TD3 -- Twin Delayed DDPG¶
Intuition¶
TD3 extends DDPG with three key techniques to address overestimation bias and training instability: (1) twin Q-networks where the minimum is used for targets, (2) delayed policy updates so the critic stabilizes before the actor adapts, and (3) target policy smoothing that adds clipped noise to target actions. The result is a robust deterministic policy gradient algorithm for continuous control.
Key Equations¶
Twin Q-network target (take the minimum to combat overestimation):
\[
y = r + \gamma (1 - d) \min_{i=1,2} Q_{\phi_i'}(s', \tilde{a}')
\]
Target policy smoothing (regularize the target):
\[
\tilde{a}' = \pi_{\theta'}(s') + \text{clip}(\epsilon, -c, c), \quad \epsilon \sim \mathcal{N}(0, \sigma^2)
\]
Critic loss:
\[
L(\phi_i) = \mathbb{E} \left[ (Q_{\phi_i}(s, a) - y)^2 \right]
\]
Deterministic policy gradient (delayed, every \(d\) critic updates):
\[
\nabla_\theta J(\theta) = \mathbb{E}_s \left[ \nabla_a Q_{\phi_1}(s, a) \big|_{a=\pi_\theta(s)} \nabla_\theta \pi_\theta(s) \right]
\]
Pseudocode¶
algorithm TD3:
initialize actor pi_theta, twin critics Q_phi1, Q_phi2
initialize target networks pi_theta', Q_phi1', Q_phi2'
initialize replay buffer D
for step = 1, 2, ... do
if step < learning_starts:
a ~ Uniform(action_space)
else:
a = pi_theta(s) + N(0, exploration_noise)
clip a to action bounds
store (s, a, r, s', done) in D
if step >= learning_starts:
sample minibatch from D
# Target with smoothing
a' = pi_theta'(s') + clip(N(0, target_noise), -noise_clip, noise_clip)
clip a' to action bounds
y = r + gamma * (1-done) * min(Q_phi1'(s',a'), Q_phi2'(s',a'))
# Critic update
update phi1, phi2 to minimize (Q_phi_i(s,a) - y)^2
# Delayed actor update
if step % policy_delay == 0:
update theta to maximize Q_phi1(s, pi_theta(s))

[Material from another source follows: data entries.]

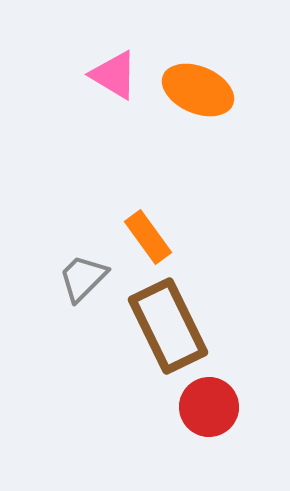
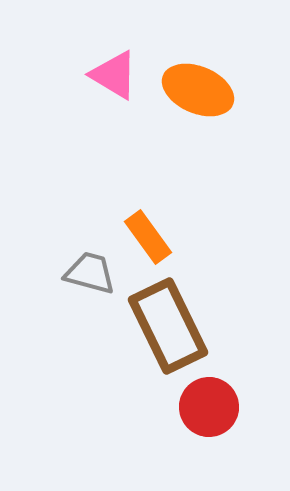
gray trapezoid: moved 7 px right, 5 px up; rotated 60 degrees clockwise
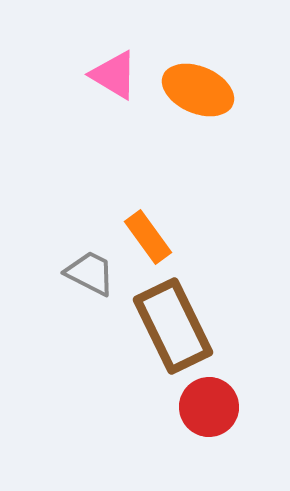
gray trapezoid: rotated 12 degrees clockwise
brown rectangle: moved 5 px right
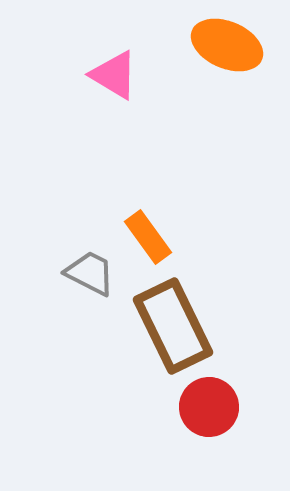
orange ellipse: moved 29 px right, 45 px up
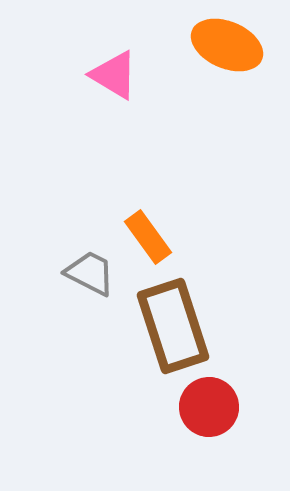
brown rectangle: rotated 8 degrees clockwise
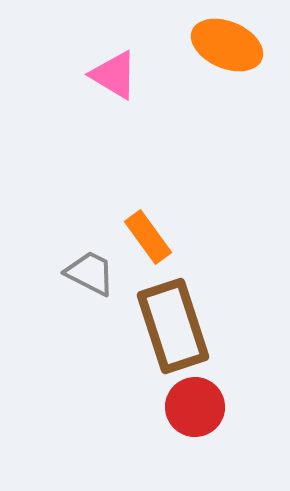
red circle: moved 14 px left
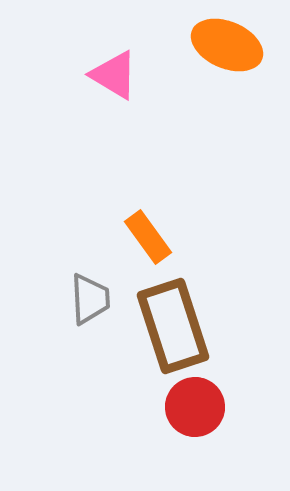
gray trapezoid: moved 26 px down; rotated 60 degrees clockwise
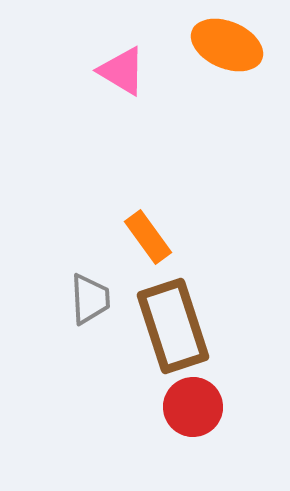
pink triangle: moved 8 px right, 4 px up
red circle: moved 2 px left
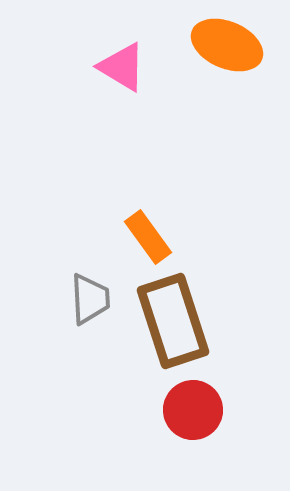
pink triangle: moved 4 px up
brown rectangle: moved 5 px up
red circle: moved 3 px down
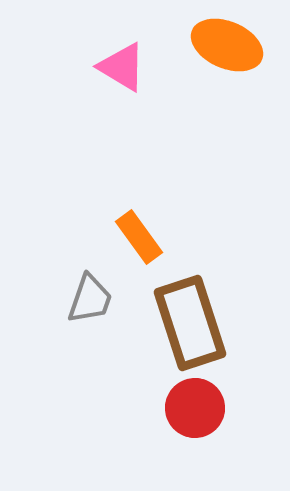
orange rectangle: moved 9 px left
gray trapezoid: rotated 22 degrees clockwise
brown rectangle: moved 17 px right, 2 px down
red circle: moved 2 px right, 2 px up
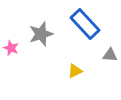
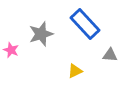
pink star: moved 2 px down
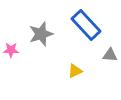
blue rectangle: moved 1 px right, 1 px down
pink star: rotated 21 degrees counterclockwise
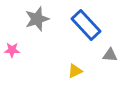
gray star: moved 4 px left, 15 px up
pink star: moved 1 px right
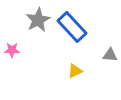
gray star: moved 1 px right, 1 px down; rotated 10 degrees counterclockwise
blue rectangle: moved 14 px left, 2 px down
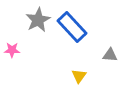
yellow triangle: moved 4 px right, 5 px down; rotated 28 degrees counterclockwise
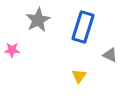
blue rectangle: moved 11 px right; rotated 60 degrees clockwise
gray triangle: rotated 21 degrees clockwise
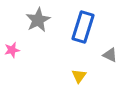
pink star: rotated 14 degrees counterclockwise
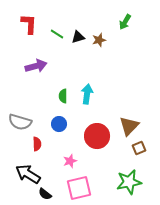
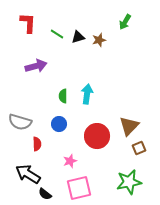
red L-shape: moved 1 px left, 1 px up
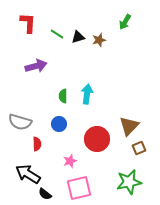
red circle: moved 3 px down
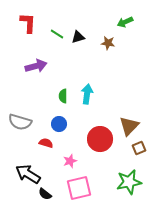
green arrow: rotated 35 degrees clockwise
brown star: moved 9 px right, 3 px down; rotated 24 degrees clockwise
red circle: moved 3 px right
red semicircle: moved 9 px right, 1 px up; rotated 72 degrees counterclockwise
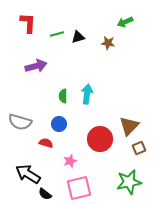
green line: rotated 48 degrees counterclockwise
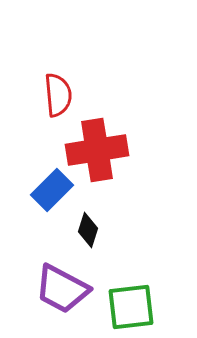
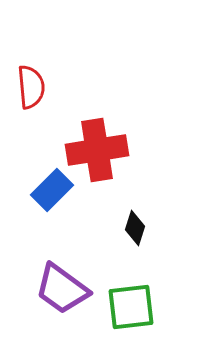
red semicircle: moved 27 px left, 8 px up
black diamond: moved 47 px right, 2 px up
purple trapezoid: rotated 8 degrees clockwise
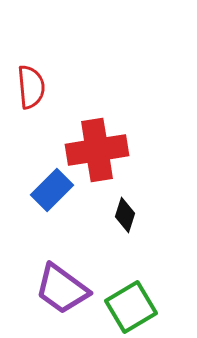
black diamond: moved 10 px left, 13 px up
green square: rotated 24 degrees counterclockwise
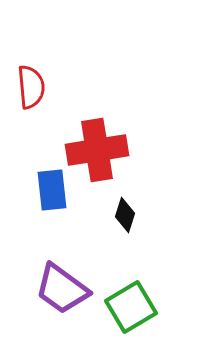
blue rectangle: rotated 51 degrees counterclockwise
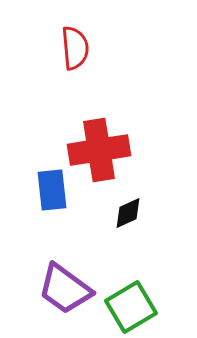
red semicircle: moved 44 px right, 39 px up
red cross: moved 2 px right
black diamond: moved 3 px right, 2 px up; rotated 48 degrees clockwise
purple trapezoid: moved 3 px right
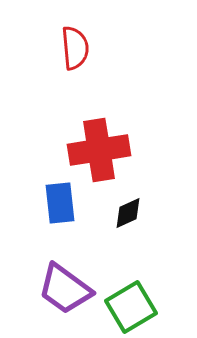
blue rectangle: moved 8 px right, 13 px down
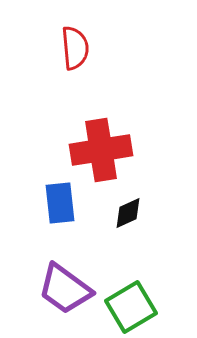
red cross: moved 2 px right
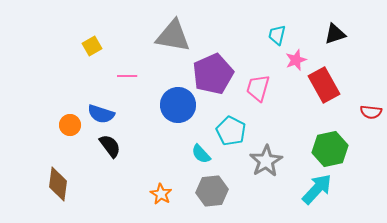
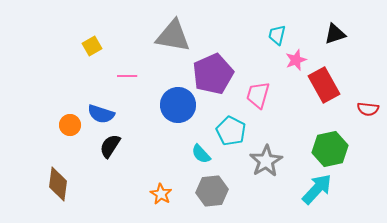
pink trapezoid: moved 7 px down
red semicircle: moved 3 px left, 3 px up
black semicircle: rotated 110 degrees counterclockwise
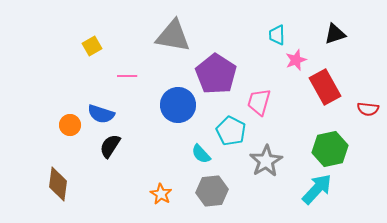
cyan trapezoid: rotated 15 degrees counterclockwise
purple pentagon: moved 3 px right; rotated 15 degrees counterclockwise
red rectangle: moved 1 px right, 2 px down
pink trapezoid: moved 1 px right, 7 px down
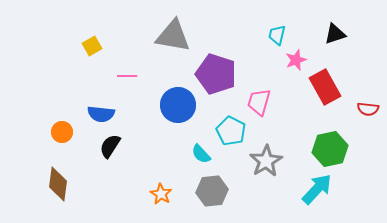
cyan trapezoid: rotated 15 degrees clockwise
purple pentagon: rotated 15 degrees counterclockwise
blue semicircle: rotated 12 degrees counterclockwise
orange circle: moved 8 px left, 7 px down
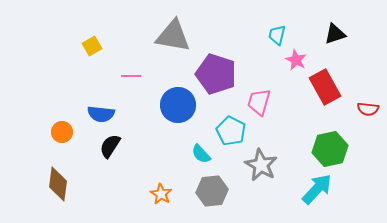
pink star: rotated 25 degrees counterclockwise
pink line: moved 4 px right
gray star: moved 5 px left, 4 px down; rotated 12 degrees counterclockwise
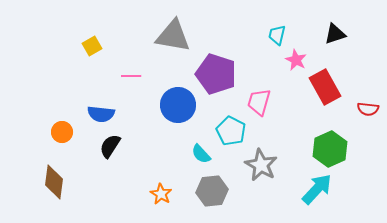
green hexagon: rotated 12 degrees counterclockwise
brown diamond: moved 4 px left, 2 px up
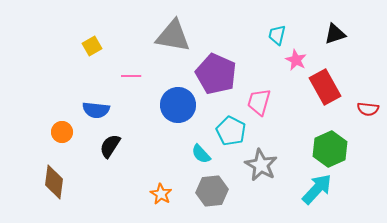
purple pentagon: rotated 6 degrees clockwise
blue semicircle: moved 5 px left, 4 px up
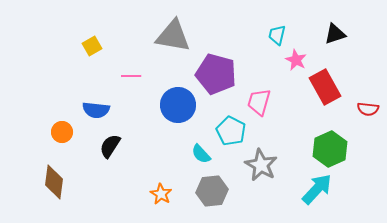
purple pentagon: rotated 9 degrees counterclockwise
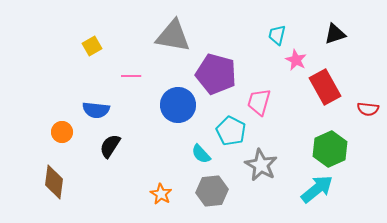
cyan arrow: rotated 8 degrees clockwise
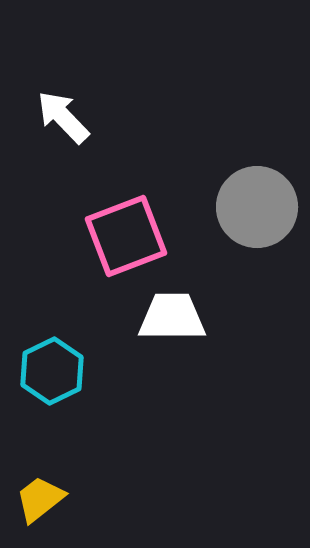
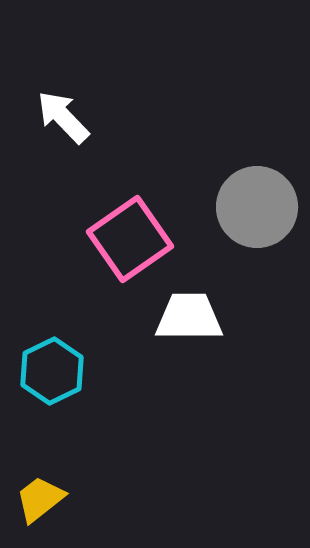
pink square: moved 4 px right, 3 px down; rotated 14 degrees counterclockwise
white trapezoid: moved 17 px right
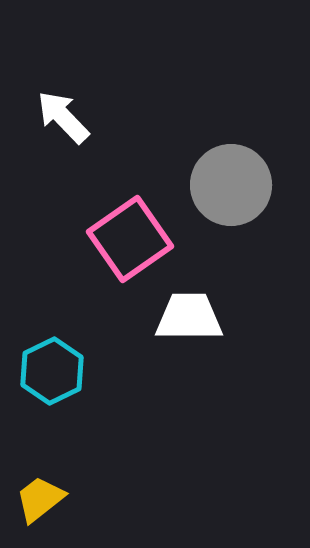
gray circle: moved 26 px left, 22 px up
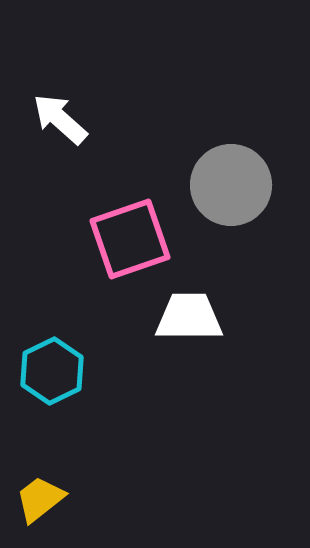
white arrow: moved 3 px left, 2 px down; rotated 4 degrees counterclockwise
pink square: rotated 16 degrees clockwise
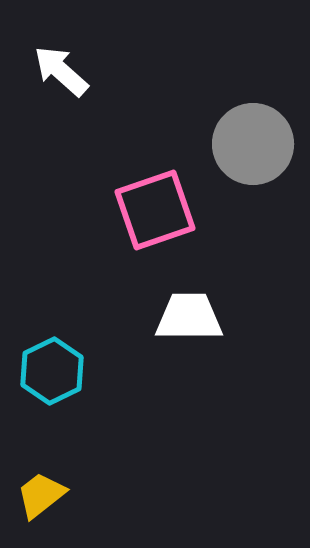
white arrow: moved 1 px right, 48 px up
gray circle: moved 22 px right, 41 px up
pink square: moved 25 px right, 29 px up
yellow trapezoid: moved 1 px right, 4 px up
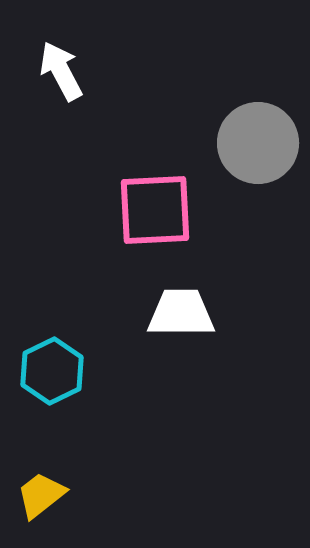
white arrow: rotated 20 degrees clockwise
gray circle: moved 5 px right, 1 px up
pink square: rotated 16 degrees clockwise
white trapezoid: moved 8 px left, 4 px up
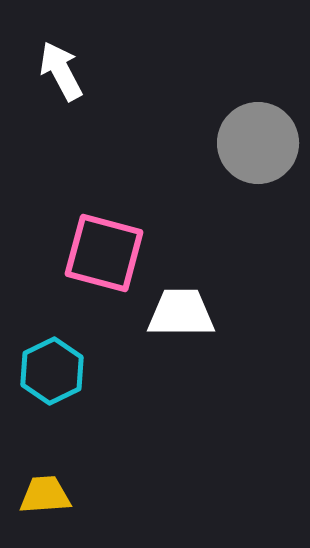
pink square: moved 51 px left, 43 px down; rotated 18 degrees clockwise
yellow trapezoid: moved 4 px right; rotated 34 degrees clockwise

soft update: theta' <- tau*theta + (1-tau)*theta'
soft update: phi_i' <- tau*phi_i + (1-tau)*phi_i'
Quick Start¶
from rlox import Trainer
trainer = Trainer("td3", env="Pendulum-v1", seed=42)
metrics = trainer.train(total_timesteps=50_000)
For MuJoCo locomotion:
trainer = Trainer("td3", env="HalfCheetah-v4", seed=42, config={
"learning_rate": 3e-4,
"buffer_size": 1_000_000,
"learning_starts": 10_000,
"batch_size": 256,
"policy_delay": 2,
"target_noise": 0.2,
"noise_clip": 0.5,
"exploration_noise": 0.1,
})
metrics = trainer.train(total_timesteps=1_000_000)
Hyperparameters¶
All defaults from TD3Config:
| Parameter | Default | Description |
|---|---|---|
learning_rate |
3e-4 |
Adam learning rate for actor and critic |
buffer_size |
1_000_000 |
Replay buffer capacity |
batch_size |
256 |
Minibatch size |
tau |
0.005 |
Polyak averaging coefficient |
gamma |
0.99 |
Discount factor |
learning_starts |
1000 |
Random exploration steps before training |
policy_delay |
2 |
Actor update frequency relative to critic |
target_noise |
0.2 |
Noise std added to target actions |
noise_clip |
0.5 |
Clipping range for target noise |
exploration_noise |
0.1 |
Std of Gaussian exploration noise |
hidden |
256 |
Hidden layer width |
n_envs |
1 |
Number of parallel environments |
When to Use¶
- Use TD3 when: you have continuous actions, want deterministic policies, and need sample-efficient off-policy training.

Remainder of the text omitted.